Ryan said one thing that differs in the response seen in Asia to that in Europe has been the ability in Asia to follow through on such interventions－in particular, quarantining contacts.
"Once they got the numbers down, they followed through. They didn't start reducing testing centers, they increased testing centers. They didn't start reducing clinical capacity, they increased clinical capacity," said Ryan, an Irish epidemiologist by training.
"In other words, they ran through the finish line and beyond, and they kept running because they knew the race wasn't over. The finish line was false."
Ryan also praised governments in East Asia for providing support for contacts in quarantine, a factor that has not been witnessed to any significant degree in Europe.
He believes that one advantage Asia has is that people and communities have a high level of trust in governments and comply with their instructions.
Tomasz Michalski, an associate professor in the Economics and Decision Sciences Department at HEC Paris, a business school, feels that some government measures are ineffective, such as curfews after 9pm.

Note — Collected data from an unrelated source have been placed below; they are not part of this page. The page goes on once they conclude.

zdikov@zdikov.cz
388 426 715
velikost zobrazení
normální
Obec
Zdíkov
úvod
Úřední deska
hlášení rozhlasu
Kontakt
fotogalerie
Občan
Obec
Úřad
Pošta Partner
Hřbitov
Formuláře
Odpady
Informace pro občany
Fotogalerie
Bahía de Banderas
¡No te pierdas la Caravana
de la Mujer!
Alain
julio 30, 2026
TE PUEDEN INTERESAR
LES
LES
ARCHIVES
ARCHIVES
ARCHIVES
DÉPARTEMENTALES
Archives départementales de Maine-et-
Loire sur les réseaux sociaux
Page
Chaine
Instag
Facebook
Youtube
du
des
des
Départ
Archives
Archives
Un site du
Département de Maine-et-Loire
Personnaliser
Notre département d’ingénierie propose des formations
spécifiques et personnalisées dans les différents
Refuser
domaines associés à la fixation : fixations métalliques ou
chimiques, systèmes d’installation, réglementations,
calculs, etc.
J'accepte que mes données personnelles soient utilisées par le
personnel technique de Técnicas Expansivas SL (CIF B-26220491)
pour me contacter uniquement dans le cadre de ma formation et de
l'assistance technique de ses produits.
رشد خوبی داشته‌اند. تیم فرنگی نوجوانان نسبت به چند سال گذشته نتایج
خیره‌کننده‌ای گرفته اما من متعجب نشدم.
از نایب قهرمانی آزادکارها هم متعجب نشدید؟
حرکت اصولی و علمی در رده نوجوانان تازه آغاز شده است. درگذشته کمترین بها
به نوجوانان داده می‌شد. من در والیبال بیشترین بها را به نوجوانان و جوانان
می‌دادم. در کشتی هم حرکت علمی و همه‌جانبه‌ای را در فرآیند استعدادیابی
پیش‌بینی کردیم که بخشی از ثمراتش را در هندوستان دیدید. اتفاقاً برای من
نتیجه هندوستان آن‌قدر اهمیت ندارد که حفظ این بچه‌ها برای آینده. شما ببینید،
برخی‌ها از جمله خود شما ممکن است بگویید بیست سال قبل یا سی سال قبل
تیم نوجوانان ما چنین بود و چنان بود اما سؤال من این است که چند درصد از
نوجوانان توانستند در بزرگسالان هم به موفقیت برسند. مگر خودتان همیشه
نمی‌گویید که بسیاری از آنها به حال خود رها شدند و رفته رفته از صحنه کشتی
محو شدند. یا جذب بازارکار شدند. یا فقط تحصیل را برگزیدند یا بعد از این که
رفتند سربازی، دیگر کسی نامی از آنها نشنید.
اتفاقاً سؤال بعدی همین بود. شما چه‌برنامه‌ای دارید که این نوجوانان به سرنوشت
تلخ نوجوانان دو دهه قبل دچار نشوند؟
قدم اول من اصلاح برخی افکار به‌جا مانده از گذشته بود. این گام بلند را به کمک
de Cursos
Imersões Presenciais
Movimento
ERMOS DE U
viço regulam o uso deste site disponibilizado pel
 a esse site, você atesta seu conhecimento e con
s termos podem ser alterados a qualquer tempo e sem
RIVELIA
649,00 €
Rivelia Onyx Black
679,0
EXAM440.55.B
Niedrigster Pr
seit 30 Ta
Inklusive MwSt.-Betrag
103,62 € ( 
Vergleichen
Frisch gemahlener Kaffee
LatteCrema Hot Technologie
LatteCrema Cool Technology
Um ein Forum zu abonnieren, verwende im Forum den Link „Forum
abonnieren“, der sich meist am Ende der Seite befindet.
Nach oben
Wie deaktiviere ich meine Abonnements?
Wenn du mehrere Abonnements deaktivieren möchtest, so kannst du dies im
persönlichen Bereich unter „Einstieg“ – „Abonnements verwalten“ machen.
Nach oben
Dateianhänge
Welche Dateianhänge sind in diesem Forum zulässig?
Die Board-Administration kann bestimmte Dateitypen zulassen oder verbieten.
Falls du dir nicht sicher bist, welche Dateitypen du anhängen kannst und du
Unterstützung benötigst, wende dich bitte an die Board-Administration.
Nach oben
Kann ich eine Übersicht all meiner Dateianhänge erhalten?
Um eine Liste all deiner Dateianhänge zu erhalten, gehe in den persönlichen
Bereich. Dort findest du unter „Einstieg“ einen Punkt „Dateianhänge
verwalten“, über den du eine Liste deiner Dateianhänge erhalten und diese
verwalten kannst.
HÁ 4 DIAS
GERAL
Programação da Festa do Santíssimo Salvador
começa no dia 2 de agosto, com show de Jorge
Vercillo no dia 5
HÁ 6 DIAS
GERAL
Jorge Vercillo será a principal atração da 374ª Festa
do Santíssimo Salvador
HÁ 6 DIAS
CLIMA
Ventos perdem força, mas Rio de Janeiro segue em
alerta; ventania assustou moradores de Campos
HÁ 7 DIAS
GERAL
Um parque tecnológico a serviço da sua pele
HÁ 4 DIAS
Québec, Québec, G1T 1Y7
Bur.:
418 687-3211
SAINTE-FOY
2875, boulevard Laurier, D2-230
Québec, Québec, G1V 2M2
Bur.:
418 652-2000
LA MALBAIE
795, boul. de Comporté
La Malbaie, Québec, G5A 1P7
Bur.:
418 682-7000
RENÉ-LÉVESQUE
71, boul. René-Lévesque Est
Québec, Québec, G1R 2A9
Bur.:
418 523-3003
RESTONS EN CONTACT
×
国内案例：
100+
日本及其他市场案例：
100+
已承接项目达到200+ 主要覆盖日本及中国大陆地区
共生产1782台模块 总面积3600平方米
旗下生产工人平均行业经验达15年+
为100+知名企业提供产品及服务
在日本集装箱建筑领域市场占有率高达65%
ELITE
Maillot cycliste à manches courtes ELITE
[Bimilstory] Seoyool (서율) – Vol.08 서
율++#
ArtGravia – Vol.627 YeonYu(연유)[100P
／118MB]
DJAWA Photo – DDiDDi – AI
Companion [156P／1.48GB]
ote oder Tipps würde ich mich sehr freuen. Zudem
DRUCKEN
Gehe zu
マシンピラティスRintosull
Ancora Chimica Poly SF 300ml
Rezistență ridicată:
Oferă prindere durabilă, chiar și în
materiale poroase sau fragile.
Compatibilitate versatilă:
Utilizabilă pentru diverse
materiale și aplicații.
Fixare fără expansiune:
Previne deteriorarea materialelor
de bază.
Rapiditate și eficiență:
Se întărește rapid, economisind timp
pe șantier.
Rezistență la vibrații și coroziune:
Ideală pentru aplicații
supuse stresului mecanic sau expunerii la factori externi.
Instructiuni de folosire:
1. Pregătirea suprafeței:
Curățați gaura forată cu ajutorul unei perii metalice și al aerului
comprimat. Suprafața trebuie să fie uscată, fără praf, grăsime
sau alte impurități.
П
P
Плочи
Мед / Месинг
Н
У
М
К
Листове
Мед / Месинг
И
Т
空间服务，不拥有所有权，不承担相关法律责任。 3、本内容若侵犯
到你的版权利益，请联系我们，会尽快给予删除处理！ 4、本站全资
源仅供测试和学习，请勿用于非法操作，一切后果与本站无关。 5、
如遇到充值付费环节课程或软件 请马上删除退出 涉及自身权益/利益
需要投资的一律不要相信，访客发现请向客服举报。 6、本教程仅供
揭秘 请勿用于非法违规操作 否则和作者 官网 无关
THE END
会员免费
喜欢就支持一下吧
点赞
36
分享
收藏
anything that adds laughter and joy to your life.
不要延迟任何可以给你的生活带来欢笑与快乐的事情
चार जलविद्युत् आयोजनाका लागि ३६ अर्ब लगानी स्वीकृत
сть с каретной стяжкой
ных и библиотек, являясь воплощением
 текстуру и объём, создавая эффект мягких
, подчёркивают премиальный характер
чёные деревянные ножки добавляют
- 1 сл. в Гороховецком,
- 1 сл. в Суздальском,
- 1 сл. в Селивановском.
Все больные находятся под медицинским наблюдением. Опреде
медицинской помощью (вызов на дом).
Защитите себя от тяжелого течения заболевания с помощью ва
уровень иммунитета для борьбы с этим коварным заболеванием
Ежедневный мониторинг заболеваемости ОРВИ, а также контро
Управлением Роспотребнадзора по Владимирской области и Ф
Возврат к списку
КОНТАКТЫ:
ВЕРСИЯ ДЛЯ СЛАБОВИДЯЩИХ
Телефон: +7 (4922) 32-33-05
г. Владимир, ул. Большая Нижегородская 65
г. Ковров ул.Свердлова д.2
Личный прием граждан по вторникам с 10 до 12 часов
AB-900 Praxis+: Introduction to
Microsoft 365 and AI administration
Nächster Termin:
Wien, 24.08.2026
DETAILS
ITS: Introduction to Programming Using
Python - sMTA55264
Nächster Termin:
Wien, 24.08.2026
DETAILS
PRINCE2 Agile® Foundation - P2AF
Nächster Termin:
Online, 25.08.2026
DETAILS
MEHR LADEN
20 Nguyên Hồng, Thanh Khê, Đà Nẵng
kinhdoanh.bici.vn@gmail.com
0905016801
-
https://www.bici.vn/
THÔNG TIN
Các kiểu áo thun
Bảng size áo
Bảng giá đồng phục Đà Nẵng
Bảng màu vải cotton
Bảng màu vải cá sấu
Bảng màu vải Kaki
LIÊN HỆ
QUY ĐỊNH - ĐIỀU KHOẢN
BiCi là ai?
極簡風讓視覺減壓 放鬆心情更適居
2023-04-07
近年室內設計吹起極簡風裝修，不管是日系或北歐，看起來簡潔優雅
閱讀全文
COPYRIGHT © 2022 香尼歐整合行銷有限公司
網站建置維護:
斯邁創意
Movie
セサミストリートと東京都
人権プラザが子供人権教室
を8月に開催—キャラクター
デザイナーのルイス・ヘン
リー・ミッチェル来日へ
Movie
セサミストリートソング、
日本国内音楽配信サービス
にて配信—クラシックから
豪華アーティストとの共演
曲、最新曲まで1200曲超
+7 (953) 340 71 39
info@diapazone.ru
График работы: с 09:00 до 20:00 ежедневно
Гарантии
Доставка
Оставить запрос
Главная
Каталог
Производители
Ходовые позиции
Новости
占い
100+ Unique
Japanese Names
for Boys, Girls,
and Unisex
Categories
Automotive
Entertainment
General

"This has meant that for many restaurants and bars, life shifted to 6pm-9pm, with the spread of the virus unchecked," he said.
EU leaders have called repeatedly for coordinated measures, but member states often want control of their own policies despite the fact that most of them have not enforced border restrictions during the pandemic.
"The EU does not have the power to impose sanitation measures on member states," Michalski said.
At a video conference on Thursday, leaders from the 27 member states pledged improved cooperation in the fight against COVID-19, including keeping borders open, better testing and contact tracing, and making plans for the rapid manufacture and distribution of vaccines.
The EU also agreed to finance the transfer of patients across its borders to prevent hospitals being overwhelmed by those with the disease.
Von der Leyen said she understands just how tired and worried people are. "We are all wondering when we will come out of this crisis, but now is the time for patience, for determination and for discipline from all of us, from governments right down to each of us individually," she said.
The various new lockdown measures were introduced after it was announced on Friday that the 19-member eurozone economy expanded by 12.7 percent in the third quarter of this year. However, the impact of this is likely to be short-lived, given the strong second wave of the virus and new lockdowns.
A cyclist protects himself with a face mask in downtown Frankfurt, Germany, on Oct 26. (MICHAEL PROBST / AP)
On Thursday, the European Central Bank indicated that it would step up monetary policy next month to counter further economic downturns, but Christine Lagarde, the bank's president, described the European economic outlook as "fairly dark".
"Risks are clearly, clearly tilted to the downside," she said.
Lagarde called for quick agreement on the 750 billion euro (US$876 billion) Next Generation EU fund to help member states' economic recovery. However, the European Parliament and European Council failed to reach an agreement on the fund last week.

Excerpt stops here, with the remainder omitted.